Ninety per cent of pregnant and breastfeeding women in the Gaza Strip suffer from severe malnutrition, amid a severe lack of medical equipment needed to receive the necessary treatment, an official from the World Health Organisation (WHO) has said.
“The Gaza Strip continues to be one of the most dangerous places to be a child and where pregnancy is clouded by fear due to ongoing violence, displacement and lack of medical access,” the WHO warned in a press statement on the occasion of World Health Day yesterday.
Speaking to Kuwait’s official news agency (KUNA), WHO spokesperson Margaret Harris described the health of pregnant women in Gaza as “beyond anything a human can imagine”.
“No food or medical aid is currently reaching Gaza. Mothers and children are already suffering, and the situation is getting worse by the day,” she added.
“When a pregnant woman is suffering from acute malnutrition, the fetus often fails to develop properly,” she said. This, she continued, “can lead to intrauterine growth restrictions increasing the risk of miscarriage, premature birth of babies born full term but severely underweight due to prolonged hunger.”
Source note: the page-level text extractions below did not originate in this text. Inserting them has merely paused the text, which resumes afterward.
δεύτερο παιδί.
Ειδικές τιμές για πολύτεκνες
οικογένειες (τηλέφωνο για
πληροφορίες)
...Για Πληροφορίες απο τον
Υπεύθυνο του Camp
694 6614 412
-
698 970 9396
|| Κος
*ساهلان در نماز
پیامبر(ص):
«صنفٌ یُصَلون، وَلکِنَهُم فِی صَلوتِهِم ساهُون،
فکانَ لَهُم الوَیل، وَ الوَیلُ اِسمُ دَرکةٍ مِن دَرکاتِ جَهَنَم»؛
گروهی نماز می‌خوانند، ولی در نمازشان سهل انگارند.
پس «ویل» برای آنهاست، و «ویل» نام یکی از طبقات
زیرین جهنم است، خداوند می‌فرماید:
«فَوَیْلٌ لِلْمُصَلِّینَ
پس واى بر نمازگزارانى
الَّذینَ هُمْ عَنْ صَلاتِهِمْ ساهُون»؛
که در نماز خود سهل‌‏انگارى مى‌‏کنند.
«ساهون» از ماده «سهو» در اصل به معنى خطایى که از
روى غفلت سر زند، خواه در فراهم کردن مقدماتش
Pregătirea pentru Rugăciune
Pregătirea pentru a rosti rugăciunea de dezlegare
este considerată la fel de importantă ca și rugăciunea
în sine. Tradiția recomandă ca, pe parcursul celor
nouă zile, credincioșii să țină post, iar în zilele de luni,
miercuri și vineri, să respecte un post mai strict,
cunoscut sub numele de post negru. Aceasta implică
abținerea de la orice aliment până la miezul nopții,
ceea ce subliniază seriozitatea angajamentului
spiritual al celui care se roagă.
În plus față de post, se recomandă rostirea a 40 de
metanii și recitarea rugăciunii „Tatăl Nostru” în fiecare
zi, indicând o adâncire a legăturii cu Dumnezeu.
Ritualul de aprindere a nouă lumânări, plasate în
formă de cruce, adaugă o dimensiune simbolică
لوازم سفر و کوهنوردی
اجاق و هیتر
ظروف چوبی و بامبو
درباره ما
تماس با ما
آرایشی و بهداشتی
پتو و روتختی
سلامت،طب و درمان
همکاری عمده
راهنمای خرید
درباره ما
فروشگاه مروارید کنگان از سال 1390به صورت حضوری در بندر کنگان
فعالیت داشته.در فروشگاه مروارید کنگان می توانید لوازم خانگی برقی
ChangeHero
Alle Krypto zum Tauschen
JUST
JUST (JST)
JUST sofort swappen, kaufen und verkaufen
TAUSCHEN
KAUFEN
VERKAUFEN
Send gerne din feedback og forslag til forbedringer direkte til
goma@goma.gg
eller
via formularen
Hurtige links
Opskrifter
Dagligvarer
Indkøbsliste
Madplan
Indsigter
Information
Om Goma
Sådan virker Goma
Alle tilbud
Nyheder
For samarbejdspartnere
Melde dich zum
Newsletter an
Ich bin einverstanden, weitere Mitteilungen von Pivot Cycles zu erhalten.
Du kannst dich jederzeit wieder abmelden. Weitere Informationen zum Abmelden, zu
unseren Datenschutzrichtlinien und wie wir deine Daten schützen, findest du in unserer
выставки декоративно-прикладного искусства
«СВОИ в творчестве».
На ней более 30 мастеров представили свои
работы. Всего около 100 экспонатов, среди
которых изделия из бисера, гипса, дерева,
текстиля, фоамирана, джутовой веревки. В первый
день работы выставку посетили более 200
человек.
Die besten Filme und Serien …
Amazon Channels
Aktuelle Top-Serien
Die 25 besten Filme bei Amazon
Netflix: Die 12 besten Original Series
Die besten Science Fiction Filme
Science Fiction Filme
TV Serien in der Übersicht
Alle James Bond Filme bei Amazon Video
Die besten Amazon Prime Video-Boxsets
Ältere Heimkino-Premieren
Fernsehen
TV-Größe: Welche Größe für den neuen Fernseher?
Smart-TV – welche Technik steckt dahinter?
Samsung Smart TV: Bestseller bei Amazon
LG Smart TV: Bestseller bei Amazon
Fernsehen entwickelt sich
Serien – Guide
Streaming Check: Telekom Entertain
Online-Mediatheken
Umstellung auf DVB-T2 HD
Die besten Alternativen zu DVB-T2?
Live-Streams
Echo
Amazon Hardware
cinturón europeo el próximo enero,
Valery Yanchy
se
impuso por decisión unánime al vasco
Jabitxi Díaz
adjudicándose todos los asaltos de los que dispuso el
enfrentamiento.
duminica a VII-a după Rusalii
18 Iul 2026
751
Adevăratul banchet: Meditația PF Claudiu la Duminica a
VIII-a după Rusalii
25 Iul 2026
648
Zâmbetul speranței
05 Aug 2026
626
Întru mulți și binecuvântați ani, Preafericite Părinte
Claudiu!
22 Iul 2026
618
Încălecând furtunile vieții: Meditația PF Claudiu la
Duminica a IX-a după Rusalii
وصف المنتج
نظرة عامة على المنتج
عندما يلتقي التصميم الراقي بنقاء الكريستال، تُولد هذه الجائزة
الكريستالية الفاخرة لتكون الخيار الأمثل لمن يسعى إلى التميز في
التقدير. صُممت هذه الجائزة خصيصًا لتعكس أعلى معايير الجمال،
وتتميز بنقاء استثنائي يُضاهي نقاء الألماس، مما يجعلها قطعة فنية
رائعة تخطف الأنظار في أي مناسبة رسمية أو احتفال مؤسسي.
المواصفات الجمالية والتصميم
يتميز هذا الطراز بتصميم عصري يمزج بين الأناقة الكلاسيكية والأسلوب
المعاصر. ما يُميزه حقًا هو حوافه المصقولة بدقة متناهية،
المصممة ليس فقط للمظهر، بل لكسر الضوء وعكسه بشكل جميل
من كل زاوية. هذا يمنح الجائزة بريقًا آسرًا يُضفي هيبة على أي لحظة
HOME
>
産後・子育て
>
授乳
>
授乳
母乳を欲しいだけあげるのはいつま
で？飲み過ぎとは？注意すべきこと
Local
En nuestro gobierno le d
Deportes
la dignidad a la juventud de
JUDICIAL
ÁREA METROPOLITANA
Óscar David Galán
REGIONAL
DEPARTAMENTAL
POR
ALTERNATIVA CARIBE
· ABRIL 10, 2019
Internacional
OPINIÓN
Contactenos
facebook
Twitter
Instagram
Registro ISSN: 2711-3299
According to the WHO, one in four pregnant women in Gaza is experiencing severe complications, while around 25 per cent suffer from acute anemia and 23 per cent face the threat of preterm labour.
Due to the shortage of food, Harris said, 99 per cent of breastfeeding women struggle to produce milk, while half a million women and girls of reproductive age lack access to basic prenatal and postnatal care.
She warned that the US’s decision to cut funding to aid projects means the WHO’s ability to respond to the crisis is in doubt.
“If health programmes are cut,” she explained, “one million people in Gaza and the West Bank could be left without access to critical services placing them at risk within an already collapsing health system.”